Este concepto se puso muy de moda a raíz de la película, con el mismo título, protagonizada en 1979 por Jack Lemon y Michael Douglas.

Es lo que tiene el vivir en un mundo esférico, que si el que está en el otro lado la lía parda, puede afectarte a ti que estás tan tranquilamente a 20.000 Km y esto nos vale tanto cuando Homer Simpson le da al botón equivocado en su planta nuclear como cuando Obama hace un plan de estímulo económico en la Casa Blanca, en ambos casos se produce el síndrome de China.
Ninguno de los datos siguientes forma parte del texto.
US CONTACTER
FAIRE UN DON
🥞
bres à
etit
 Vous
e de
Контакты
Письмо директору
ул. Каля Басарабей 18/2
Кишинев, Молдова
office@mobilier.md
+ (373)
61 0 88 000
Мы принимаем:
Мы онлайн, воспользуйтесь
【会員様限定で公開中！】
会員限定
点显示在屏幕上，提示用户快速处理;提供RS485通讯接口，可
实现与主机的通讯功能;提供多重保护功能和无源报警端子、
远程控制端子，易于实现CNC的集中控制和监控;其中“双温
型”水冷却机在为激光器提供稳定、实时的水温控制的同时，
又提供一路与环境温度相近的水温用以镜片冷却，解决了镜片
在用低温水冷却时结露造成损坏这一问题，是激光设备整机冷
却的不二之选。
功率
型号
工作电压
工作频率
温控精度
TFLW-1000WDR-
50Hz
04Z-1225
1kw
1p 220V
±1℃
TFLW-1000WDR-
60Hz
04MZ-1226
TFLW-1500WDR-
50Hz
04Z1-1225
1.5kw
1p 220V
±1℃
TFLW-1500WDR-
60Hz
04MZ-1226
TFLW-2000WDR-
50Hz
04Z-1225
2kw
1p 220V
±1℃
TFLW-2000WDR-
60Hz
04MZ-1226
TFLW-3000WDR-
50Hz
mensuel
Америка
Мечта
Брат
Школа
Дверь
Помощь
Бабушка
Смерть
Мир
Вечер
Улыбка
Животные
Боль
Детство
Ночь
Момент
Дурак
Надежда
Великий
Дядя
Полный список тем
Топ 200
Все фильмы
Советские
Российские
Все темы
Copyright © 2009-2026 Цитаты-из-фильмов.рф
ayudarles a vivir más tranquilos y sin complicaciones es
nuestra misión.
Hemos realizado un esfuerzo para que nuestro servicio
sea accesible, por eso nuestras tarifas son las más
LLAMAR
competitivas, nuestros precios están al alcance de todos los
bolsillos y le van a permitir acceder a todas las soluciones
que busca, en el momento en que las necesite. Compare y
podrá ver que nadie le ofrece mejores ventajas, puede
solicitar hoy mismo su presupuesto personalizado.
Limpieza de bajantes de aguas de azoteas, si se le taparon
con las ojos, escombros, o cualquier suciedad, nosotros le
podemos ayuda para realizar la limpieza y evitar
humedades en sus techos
En el pasado, cuando, por ejemplo, el gobierno de los EEUU realizaba un plan de estímulo de la demanda para su país lo que ocurría era lo obvio, se estimulaba una expansión de la inversión dentro de ese mismo país. Las empresas invertían en la expansión nacional a fin de aumentar su oferta de productos y satisfacer así la renovada demanda estadounidense. Esta expansión en la inversión se veía reflejada en un crecimiento del empleo, lo que ponía en marcha un ciclo de expansión económica.

Sin embargo, en la actualidad, las empresas no necesitan expandirse dentro de los EE.UU para satisfacer la demanda estimulada EE.UU. Ya que en este caso amplían su capacidad productiva mediante las instalaciones que tienen en otros países, generalmente en China, con el fin de cumplir la demanda estadounidense. Así este estímulo no crea un ciclo de expansión económica sostenible dentro de los EE.UU como antes ya que lo que realmente crea son puestos de trabajo en China (por ejemplo Foxconn, el fabricante del iPhone, anunció hace poco que quiere hacer 400.000 contrataciones‎) resulta cuanto menos curioso ver que en la parte trasera del Iphone pone «Designed by Apple in California, Assembled in China«

También es cierto que nos encontramos con excepciones y habrá algunas empresas que respondan dentro de su país a los estímulos de este pero lamentablemente es una proporción mucho más pequeña de lo que ocurría, por ejemplo en la década de 1950, cuando los americanos se compraban un coche de la General Motors diseñado y fabricado en Detroit (buy american).

Con esto no quiero decir que haya que estar en contra de cualquier forma de estímulo económico, simplemente que los planes que históricamente han funcionado ya no lo hacen. Lamentablemente el «atajo» del soltar pasta para que inmediatamente se consuma en el país tiene que reemplazarse por caminos mucho más lentos como es el incremento de la productividad, mucho me temo que nos tocará competir, como mano de obra, con los chinos.

Y para complicar un poco más la cosa nos encontramos ante la paradoja de que al final los dólares gastados en los planes de estímulo de EEUU acaban en el país que les compra la deuda. ¿Cómo saldremos de este círculo? ¿Y si en vez de estimular la economía lo que necesitamos es desestimularla?

Ayer mismo, Obama volvió a tirar de talonario y anunció una inversión de 38.800 millones en infraestructuras que permita impulsar la creación de empleo, a lo cual, como si fuese el síndrome de China,  las grandes constructoras españolas, se interesaron en el plan de infraestructuras de Obama (por no hablar de que las constructoras que más facturan son chinas). Para liar la cosa un poco más, por aquí hacemos las cosas al rever y vemos como Salgado comenta que la estrategia de austeridad de la UE es “la correcta” frente al plan de estímulo de EEUU, claro que mucho me temo que en nuesto caso la austeridad no es por falta de ganas si no por falta de dinero.

¿Qué opináis vosotros? ¿Debe primar la austeridad o el estímulo de la economía?